Lady Mary looked steadily at this vision. She knew it could be realised. She measured the full stature of Wenderby, and answered the call of her own talent. At last she spoke, rather as though she wondered to herself than talked with another:

"But our marriage. What would our marriage be?"

"Always entirely as you wished. I should wait for you still, and hope to win you. I should never put away that hope. But I should not take you for granted."

"I cannot do things by half," she said, bravely meeting him. "If I marry you, I shall accept all the consequences."

Wenderby bent his head.

"You do not want to answer me now?" he suggested.

"Come for my answer in twelve months."

"It is a long time."

"All my life hangs upon this decision.
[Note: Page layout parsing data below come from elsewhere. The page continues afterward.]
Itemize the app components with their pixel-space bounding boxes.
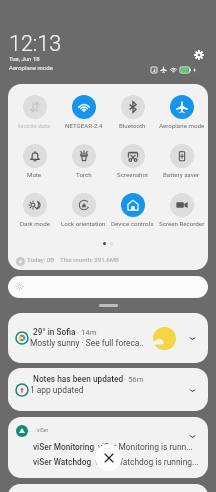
staticText: Mute	[27, 171, 42, 178]
button[interactable]: viSer	[8, 417, 208, 478]
staticText: This month: 291.6MB	[60, 256, 119, 263]
button[interactable]: Dark mode	[10, 193, 59, 231]
button[interactable]: Screen Recorder	[157, 193, 206, 231]
staticText: Aeroplane mode	[9, 64, 53, 71]
button[interactable]: Clear all notifications	[95, 444, 122, 471]
button[interactable]: Screenshot	[108, 144, 157, 182]
staticText: 29° in Sofia	[33, 327, 76, 337]
staticText: 1 app updated	[30, 385, 84, 395]
button[interactable]: Torch	[59, 144, 108, 182]
button[interactable]: Expand Notes notification	[184, 382, 200, 398]
button[interactable]: 29° in Sofia	[8, 313, 208, 363]
button[interactable]: Settings	[193, 49, 205, 61]
staticText: Notes has been updated	[33, 374, 124, 384]
staticText: Dark mode	[20, 220, 50, 227]
button[interactable]: Expand weather notification	[184, 330, 200, 346]
staticText: Bluetooth	[119, 122, 146, 129]
staticText: · 14m	[77, 328, 97, 337]
staticText: Torch	[76, 171, 92, 178]
staticText: · 56m	[124, 375, 144, 384]
staticText: Device controls	[111, 220, 154, 227]
staticText: viSer Monitoring is runn...	[98, 442, 193, 452]
staticText: Mostly sunny · See full foreca..	[30, 338, 144, 348]
button[interactable]: Aeroplane mode	[157, 95, 206, 133]
staticText: Tue, Jun 18	[9, 55, 40, 62]
button[interactable]: Bluetooth	[108, 95, 157, 133]
staticText: Lock orientation	[61, 220, 106, 227]
staticText: Screenshot	[117, 171, 149, 178]
staticText: 12:13	[9, 31, 62, 56]
staticText: Mobile data	[18, 122, 51, 129]
staticText: viSer Watchdog is running...	[95, 457, 199, 467]
staticText: Aeroplane mode	[159, 122, 205, 129]
staticText: viSer	[37, 427, 49, 433]
staticText: viSer Watchdog	[33, 457, 92, 467]
staticText: NETGEAR-2.4	[65, 122, 103, 129]
button[interactable]: NETGEAR-2.4	[59, 95, 108, 133]
button[interactable]: Battery saver	[157, 144, 206, 182]
staticText: viSer Monitoring	[33, 442, 95, 452]
button[interactable]: Mute	[10, 144, 59, 182]
button[interactable]: Expand viSer notification	[184, 428, 200, 444]
button[interactable]: Lock orientation	[59, 193, 108, 231]
button[interactable]: Mobile data	[10, 95, 59, 133]
staticText: Screen Recorder	[159, 220, 205, 227]
staticText: Battery saver	[163, 171, 200, 178]
button[interactable]: Notes has been updated	[8, 368, 208, 411]
button[interactable]: Brightness	[8, 276, 208, 298]
staticText: Today: 0B	[27, 256, 55, 263]
button[interactable]: Device controls	[108, 193, 157, 231]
Twelve months is nothing at all."

"Meantime," said Wenderby, "we meet as usual."

"Of course."

"You will tell no one of this?"

"I reserve the right to tell my brother."

Wenderby rose to go. He hesitated as they stood together.

"Mary," he said, "I have talked coolly and sensibly. It was not easy. Try and believe that." His voice sank under the burden of his sincerity.

"I care with my whole soul," he added abruptly.

She met his look with understanding and compassion.

He took the hand Peter had touched and lifted it. She drew it impulsively away, giving him the other hand.

"A year from now," he said, and, kissing her fingers, went quickly from the room.